4.3. Data
The experimental dataset in this study consisted of 3000 crack pictures captured via the UAV, which were divided into training and test sets at a 9:1 ratio.
In the pre-processing stage, part of the training set was augmented to improve the generalization ability of the algorithm model. The image transformation method adopted in the dataset enhancement was still close to the tunnel crack image collected after image processing, including random brightness transformation, random horizontal flipping, and random vertical flipping. The transformation results after processing are shown in
Figure 7.
The image was scaled and standardized before being input into the network. The widths and heights of the scaled images were 512. The mean values of the standardized RGB three-channel were 123.675, 116.28, and 103.53, and the standard deviation was 58.395, 57.12, 57.375.
CenterNet determines the target’s location by predicting the target centre point, target centre point bias, and target size. Therefore, the corresponding labels of the image include the target centre-point Gaussian heat map, target centre-point bias, and target size, which are represented by a tensor of the same size as the network output.
4.4. Training Process and Experimental Results
To ensure the real and effective results of the comparative experiments, the training parameters used in all the experiments involved in this study were completely consistent. The initial learning rate of the training was 0.0001. The cosine annealing learning rate adjustment method was adopted, and the minimum learning rate was 0.00001. The batch size was set to eight during the training process. A total of 300 epochs were trained using the SGD optimization algorithm.
The training experiments were conducted in five groups: original CenterNet with the backbone network of ResNet18, CenterNet with the channel space attention mechanism, CenterNet with the feature selection module, CenterNet with target size loss improvement, and CenterNet with the above three improvements.
Table 2 compares the performance of CenterNet with the addition of CBAM and feature-selection modules, including FLOPS, FPS, and video memory.
In the data training process, owing to the different difficulties involved in data feature extraction, there are overlaps and omissions in some data, as shown in
Figure 8. Given this situation, the optimized model used in this study adopts the method of strengthening the feature extraction. This situation changed significantly after adding the feature extraction module, and the data processing accuracy was effectively improved.

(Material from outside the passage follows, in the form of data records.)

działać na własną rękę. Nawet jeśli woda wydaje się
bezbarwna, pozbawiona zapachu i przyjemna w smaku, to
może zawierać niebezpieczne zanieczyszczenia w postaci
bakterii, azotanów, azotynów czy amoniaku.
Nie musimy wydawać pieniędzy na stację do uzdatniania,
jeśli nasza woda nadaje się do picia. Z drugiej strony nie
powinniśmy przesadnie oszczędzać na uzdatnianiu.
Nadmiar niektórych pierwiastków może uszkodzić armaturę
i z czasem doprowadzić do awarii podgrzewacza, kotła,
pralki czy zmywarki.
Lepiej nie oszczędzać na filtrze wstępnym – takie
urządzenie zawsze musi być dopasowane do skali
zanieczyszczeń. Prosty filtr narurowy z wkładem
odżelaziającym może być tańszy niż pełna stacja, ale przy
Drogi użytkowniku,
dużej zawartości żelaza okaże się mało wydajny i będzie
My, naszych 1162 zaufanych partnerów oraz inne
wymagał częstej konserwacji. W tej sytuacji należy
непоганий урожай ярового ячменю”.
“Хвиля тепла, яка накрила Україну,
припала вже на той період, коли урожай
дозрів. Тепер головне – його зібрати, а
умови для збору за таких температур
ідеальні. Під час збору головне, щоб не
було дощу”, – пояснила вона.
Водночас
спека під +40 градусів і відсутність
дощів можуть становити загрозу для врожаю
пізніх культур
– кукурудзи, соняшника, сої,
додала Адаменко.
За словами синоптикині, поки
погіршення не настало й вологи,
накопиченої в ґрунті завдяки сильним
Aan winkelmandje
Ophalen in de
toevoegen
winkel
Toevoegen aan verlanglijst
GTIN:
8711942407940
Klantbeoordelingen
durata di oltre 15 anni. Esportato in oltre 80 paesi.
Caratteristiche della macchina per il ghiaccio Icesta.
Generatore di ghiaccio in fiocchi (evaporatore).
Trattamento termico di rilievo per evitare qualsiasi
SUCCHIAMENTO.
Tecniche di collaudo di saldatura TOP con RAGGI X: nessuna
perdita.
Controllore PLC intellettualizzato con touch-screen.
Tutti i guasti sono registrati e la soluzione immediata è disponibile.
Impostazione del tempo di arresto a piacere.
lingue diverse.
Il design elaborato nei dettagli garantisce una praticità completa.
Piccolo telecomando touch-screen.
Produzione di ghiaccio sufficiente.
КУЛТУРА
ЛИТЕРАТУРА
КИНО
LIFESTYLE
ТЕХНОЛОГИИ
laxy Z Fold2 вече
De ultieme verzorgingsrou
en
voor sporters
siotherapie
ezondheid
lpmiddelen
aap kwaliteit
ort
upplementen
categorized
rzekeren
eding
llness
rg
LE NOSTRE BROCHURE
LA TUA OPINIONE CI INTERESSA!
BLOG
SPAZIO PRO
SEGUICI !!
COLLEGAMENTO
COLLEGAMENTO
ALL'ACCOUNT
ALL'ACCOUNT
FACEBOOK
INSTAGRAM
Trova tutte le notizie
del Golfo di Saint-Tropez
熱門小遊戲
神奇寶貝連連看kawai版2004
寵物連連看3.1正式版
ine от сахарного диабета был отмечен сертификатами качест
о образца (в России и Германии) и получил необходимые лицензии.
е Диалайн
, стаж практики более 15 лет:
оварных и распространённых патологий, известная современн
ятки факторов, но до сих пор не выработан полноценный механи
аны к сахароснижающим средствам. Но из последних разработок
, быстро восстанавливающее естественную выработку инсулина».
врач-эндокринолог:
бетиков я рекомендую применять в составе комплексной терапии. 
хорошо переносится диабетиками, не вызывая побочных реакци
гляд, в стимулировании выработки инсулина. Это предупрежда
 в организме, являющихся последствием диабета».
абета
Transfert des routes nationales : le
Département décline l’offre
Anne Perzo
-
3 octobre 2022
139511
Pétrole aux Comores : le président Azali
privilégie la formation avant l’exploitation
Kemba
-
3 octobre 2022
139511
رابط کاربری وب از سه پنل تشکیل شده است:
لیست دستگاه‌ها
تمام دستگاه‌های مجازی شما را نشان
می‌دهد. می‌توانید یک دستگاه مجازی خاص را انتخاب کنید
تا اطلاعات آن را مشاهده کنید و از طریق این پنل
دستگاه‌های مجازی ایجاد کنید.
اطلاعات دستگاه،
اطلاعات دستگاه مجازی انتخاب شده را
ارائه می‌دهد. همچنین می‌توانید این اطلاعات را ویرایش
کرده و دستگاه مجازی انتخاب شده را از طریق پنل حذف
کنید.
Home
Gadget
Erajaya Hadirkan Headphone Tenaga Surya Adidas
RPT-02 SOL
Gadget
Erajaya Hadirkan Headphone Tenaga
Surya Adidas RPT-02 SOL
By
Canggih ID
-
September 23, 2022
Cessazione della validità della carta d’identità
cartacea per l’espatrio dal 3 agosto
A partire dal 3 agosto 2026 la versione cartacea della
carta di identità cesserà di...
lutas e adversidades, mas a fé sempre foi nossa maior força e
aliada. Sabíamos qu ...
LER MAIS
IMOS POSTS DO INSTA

When the test environment of the controlled experiment was the same as that of the training environment, the batch size of the experiment was set to one. The ablation experiments are summarized in
Table 3. From the ablation experiment, the following results were obtained:
After the CBAM module was added, the model size increased by 1.4 MB, FPS decreased by 106.6, video memory increased by 2 MB, FLOPs remained unchanged, and AP increased by 0.072 compared with the original model.
After adding the feature selection module, the model size increased by 0.8 MB, FPS decreased by 46.3, video memory increased by 58 MB, FLOPs increased by 3.29, and AP increased by 0.101 compared with the original model.
After IOU optimization in the original model, the size increased by 0.5 MB, FPS decreased by 123.7, video memory increased by 31 MB, FLOPs increased by 2.2, and AP increased by 0.021 compared with the original model.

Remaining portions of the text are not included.